Peninsula Still Needs Surry-Skiffes Project, Says PJM

View from the Surry nuclear power station of where the proposed Surry-Skiffes transmission line would cross the James River.
View from the Surry nuclear power station of where the proposed Surry-Skiffes transmission line would cross the James River.

PJM Interconnection may have lowered its forecasts for peak electricity load on the Virginia Peninsula, but the regional transmission organization still contends that the proposed Surry-Skiffes Creek high-voltage transmission line is still needed to avoid the risk of blackouts.

“It is PJM’s determination that the current Skiffes Creek 500 kV project remains the most effective and efficient solution to address the identified reliability criteria violations,” wrote Steven R. Herling, PJM vice president-planning, to the Norfolk district commander of the U.S. Army Corps of Engineers earlier this month.

Dominion Virginia Power, which must obtain a permit from the Corps before it can commence construction, has encountered stiff opposition to the project. Preservationists say the highly visible power line will disrupt views of the James River little changed since the first English settlers arrived more than 400 years ago.

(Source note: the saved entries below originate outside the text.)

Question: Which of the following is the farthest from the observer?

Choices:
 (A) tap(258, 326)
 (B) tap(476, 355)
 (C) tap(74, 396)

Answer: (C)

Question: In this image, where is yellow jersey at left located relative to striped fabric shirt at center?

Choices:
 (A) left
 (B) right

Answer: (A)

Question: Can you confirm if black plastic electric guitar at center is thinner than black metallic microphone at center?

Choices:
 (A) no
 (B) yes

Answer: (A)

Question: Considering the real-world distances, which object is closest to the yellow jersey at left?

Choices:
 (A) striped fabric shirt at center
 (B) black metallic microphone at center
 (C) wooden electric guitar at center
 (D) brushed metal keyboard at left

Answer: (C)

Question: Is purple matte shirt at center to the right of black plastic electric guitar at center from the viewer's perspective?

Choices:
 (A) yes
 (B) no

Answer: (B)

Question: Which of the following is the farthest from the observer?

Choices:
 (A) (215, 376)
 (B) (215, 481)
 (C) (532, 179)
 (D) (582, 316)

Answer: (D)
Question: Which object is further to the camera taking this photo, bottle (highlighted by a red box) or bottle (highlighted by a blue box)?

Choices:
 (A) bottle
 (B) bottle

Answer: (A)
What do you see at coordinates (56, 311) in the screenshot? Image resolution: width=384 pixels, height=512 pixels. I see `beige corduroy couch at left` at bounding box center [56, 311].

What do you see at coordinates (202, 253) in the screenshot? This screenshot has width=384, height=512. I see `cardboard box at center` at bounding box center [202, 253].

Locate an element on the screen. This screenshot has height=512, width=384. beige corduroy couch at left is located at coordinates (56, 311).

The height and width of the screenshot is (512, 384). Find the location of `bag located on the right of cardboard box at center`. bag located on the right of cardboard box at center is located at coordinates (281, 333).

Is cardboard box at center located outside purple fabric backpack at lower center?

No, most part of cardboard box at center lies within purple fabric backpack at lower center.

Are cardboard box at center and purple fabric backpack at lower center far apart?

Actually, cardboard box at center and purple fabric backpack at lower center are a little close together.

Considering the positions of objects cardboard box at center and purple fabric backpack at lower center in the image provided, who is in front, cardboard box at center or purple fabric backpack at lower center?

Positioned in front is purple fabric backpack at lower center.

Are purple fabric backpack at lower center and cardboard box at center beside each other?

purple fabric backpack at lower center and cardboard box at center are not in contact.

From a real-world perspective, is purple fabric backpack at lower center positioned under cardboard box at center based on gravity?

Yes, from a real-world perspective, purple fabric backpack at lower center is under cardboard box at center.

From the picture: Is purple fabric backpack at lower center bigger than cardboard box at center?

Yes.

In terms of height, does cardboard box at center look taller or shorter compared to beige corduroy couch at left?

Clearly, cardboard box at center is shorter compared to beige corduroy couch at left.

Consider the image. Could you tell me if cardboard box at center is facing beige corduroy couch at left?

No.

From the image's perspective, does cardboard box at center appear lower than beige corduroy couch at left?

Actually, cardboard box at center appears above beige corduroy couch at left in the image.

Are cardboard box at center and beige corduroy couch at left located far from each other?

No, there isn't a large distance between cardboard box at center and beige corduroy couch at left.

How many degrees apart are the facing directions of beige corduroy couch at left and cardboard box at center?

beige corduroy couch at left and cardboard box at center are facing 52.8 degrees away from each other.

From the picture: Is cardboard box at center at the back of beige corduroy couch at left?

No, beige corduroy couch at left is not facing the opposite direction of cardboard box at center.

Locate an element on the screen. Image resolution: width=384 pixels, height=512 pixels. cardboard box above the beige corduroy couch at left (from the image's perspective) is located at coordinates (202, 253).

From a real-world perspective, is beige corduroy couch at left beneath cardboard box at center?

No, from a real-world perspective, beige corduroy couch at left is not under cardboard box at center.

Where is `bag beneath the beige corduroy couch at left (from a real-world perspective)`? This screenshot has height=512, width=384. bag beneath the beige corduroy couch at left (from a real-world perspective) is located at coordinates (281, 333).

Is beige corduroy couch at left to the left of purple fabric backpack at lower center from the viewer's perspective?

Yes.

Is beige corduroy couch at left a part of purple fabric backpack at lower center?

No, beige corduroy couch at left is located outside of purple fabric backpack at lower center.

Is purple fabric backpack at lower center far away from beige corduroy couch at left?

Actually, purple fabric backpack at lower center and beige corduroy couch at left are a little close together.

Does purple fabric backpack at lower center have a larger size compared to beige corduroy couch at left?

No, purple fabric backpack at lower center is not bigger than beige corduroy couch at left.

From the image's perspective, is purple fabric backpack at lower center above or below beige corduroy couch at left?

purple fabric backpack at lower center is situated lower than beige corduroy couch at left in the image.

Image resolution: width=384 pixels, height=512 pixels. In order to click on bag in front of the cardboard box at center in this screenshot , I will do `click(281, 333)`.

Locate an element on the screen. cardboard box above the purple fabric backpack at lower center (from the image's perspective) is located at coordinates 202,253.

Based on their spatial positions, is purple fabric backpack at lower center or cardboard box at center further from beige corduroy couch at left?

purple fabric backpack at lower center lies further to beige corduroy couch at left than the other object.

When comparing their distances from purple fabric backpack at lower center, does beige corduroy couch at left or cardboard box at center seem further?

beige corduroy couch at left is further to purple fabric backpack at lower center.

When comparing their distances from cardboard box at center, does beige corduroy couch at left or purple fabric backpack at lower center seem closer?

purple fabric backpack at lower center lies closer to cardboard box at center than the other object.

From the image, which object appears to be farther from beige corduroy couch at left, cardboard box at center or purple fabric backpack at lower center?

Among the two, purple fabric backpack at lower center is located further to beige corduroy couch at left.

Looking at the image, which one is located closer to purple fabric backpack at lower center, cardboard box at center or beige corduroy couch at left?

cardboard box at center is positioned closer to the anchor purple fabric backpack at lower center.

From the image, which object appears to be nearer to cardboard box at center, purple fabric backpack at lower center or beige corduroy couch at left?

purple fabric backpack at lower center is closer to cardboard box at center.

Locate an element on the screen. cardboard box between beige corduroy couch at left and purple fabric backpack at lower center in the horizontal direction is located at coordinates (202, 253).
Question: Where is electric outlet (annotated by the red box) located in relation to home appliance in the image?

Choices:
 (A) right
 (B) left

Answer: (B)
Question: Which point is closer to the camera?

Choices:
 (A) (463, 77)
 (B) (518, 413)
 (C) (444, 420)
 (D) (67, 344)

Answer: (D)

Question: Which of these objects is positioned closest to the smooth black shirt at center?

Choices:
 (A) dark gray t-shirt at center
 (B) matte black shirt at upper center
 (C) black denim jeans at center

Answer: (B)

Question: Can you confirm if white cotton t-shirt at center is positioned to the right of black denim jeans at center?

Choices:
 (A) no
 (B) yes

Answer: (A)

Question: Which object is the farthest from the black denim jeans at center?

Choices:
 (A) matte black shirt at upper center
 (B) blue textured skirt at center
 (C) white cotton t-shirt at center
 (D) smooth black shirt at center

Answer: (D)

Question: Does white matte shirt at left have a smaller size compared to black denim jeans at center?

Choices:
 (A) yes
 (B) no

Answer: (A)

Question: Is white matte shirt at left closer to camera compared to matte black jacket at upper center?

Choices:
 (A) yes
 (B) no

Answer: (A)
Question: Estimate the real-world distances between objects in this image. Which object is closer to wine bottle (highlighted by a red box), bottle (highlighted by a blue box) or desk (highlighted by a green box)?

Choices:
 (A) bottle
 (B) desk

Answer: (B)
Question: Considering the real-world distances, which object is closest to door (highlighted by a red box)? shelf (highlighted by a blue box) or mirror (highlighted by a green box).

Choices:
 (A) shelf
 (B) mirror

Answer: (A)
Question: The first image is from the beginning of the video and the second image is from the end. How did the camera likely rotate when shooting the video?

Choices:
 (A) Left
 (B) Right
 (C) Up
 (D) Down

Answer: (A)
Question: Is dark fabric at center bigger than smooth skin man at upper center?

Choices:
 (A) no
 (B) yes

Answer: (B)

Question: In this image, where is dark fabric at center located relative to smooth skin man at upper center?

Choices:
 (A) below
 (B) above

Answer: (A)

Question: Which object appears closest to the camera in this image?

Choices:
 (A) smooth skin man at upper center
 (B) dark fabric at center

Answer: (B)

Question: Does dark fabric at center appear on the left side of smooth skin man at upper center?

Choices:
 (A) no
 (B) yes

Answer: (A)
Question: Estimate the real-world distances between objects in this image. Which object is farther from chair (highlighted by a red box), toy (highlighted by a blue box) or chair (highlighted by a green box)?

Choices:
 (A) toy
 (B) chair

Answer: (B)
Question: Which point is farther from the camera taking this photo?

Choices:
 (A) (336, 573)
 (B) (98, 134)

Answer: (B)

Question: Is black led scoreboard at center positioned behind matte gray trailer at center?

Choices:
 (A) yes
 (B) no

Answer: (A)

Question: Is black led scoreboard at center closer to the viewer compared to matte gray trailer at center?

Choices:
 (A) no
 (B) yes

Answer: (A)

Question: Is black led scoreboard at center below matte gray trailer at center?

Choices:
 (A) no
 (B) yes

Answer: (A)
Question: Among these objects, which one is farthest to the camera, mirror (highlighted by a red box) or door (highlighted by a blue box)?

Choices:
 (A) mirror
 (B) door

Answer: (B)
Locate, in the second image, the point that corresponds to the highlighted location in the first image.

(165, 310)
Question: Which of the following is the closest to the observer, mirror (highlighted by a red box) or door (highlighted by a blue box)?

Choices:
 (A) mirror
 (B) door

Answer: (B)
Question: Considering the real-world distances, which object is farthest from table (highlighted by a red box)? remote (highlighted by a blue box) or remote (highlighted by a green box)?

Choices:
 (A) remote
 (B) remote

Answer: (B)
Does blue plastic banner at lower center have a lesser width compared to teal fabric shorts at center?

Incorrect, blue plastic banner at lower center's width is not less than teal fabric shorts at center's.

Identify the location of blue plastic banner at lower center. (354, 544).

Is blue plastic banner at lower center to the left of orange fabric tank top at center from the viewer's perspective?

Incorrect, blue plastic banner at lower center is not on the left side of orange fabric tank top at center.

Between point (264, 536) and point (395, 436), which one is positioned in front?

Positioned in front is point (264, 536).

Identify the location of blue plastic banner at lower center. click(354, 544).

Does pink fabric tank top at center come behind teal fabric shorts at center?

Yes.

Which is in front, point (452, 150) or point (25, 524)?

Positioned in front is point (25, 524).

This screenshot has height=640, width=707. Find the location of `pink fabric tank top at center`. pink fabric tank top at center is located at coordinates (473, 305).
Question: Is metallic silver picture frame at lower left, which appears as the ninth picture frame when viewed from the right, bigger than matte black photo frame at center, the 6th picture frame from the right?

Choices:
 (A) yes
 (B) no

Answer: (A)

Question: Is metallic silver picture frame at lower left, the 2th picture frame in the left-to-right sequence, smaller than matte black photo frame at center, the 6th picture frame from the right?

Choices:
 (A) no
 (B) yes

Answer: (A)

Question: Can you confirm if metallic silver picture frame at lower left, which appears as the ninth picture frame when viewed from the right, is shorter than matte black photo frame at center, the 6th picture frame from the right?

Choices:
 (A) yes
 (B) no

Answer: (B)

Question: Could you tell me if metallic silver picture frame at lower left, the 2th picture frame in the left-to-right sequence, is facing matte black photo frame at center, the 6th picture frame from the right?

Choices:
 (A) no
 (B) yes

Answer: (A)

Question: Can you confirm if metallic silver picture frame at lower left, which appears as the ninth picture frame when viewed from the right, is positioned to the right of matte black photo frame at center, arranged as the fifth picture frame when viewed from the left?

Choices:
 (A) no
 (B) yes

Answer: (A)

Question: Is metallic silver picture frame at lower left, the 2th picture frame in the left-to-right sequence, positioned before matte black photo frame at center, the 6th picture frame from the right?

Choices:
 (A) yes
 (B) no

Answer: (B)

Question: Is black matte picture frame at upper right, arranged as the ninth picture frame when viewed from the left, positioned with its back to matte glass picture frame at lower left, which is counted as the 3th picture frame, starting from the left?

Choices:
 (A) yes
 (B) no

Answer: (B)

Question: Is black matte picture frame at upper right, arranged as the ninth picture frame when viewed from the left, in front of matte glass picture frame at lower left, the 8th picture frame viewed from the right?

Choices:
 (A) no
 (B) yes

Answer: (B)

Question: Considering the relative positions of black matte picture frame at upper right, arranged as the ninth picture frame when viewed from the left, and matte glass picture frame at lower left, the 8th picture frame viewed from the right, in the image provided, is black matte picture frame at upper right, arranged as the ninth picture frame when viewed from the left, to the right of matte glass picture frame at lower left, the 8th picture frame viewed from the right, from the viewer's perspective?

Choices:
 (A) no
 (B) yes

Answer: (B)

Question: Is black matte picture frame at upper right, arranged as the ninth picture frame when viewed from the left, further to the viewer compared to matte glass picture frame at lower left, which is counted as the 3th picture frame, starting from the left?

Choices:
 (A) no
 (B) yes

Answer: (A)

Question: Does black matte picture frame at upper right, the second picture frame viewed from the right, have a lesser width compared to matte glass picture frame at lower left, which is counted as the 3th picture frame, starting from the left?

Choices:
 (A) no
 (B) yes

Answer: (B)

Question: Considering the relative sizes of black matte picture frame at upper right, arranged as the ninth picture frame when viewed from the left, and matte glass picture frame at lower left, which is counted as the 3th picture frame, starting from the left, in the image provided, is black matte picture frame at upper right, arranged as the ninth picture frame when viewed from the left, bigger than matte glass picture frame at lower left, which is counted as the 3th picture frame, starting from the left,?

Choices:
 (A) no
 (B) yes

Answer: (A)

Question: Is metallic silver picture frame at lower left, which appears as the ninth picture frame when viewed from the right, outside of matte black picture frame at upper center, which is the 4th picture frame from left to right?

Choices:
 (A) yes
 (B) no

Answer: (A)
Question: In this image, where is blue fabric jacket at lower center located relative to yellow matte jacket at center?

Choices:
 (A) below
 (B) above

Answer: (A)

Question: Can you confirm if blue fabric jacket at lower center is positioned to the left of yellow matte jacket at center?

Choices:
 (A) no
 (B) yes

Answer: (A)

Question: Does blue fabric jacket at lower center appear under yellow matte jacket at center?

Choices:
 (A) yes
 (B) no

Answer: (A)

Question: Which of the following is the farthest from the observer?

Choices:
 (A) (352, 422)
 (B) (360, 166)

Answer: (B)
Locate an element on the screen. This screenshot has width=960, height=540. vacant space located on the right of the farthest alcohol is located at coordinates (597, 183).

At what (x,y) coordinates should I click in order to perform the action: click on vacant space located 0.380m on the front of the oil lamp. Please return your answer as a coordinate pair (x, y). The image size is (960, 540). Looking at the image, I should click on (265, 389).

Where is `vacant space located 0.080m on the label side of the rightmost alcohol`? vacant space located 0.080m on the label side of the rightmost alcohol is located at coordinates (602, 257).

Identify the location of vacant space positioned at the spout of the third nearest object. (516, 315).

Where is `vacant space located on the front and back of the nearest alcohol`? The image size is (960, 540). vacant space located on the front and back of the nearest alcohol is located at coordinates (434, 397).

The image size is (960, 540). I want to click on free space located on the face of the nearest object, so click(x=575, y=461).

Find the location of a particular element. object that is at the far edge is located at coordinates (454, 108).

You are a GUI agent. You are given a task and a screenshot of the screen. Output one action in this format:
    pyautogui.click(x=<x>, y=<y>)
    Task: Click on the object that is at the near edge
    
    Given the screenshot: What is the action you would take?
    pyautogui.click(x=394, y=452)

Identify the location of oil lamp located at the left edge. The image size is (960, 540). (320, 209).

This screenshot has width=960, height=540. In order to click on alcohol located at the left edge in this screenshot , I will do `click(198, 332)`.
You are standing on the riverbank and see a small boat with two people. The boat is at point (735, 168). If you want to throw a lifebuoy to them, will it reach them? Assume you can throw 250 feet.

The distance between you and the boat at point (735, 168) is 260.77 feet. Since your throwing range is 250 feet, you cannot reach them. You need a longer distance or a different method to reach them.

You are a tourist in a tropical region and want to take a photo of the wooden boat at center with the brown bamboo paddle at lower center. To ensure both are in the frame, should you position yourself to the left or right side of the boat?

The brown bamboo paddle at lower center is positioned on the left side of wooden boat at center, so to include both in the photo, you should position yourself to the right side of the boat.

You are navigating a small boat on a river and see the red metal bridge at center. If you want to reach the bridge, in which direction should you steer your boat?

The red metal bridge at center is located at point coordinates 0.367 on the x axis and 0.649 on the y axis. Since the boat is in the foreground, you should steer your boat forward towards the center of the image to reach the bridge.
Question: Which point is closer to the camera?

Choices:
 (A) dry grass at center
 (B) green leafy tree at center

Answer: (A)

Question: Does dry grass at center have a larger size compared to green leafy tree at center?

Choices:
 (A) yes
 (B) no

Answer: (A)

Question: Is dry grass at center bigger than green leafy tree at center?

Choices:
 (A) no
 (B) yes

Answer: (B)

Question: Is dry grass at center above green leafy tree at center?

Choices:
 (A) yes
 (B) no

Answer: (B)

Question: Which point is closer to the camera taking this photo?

The project was precipitated by federal clean-air regulations that compels Dominion to shut down two of its aging, coal-fired generators at the Yorktown Power Station. Those units are scheduled to go offline next month, eliminating a major source of electric power on the Peninsula. The region is served by multiple transmission lines that can meet electric power demand under routine conditions. But the Peninsula grid lacks the redundancy to meet federal reliability guidelines designed to prevent another cascading blackout like the one that plunged 55 million in the Northeast and Canada into darkness.

Dominion selected the Surry-Skiffes route after examining numerous alternatives. Foes charged that the utility considered only a narrow range of options. Instead of building a 500 kV line across the James, it could have met reliability standards through a combination of measures: upgrade of existing lines, solar power, energy efficiency, demand-response, greater reliance upon the oil-powered Yorktown 3 unit, and/or building a less obtrusive, lower-voltage line across the James. Arguing that the 500 kV line was overkill, they also argued that Dominion forecasts for electricity demand were unrealistically high.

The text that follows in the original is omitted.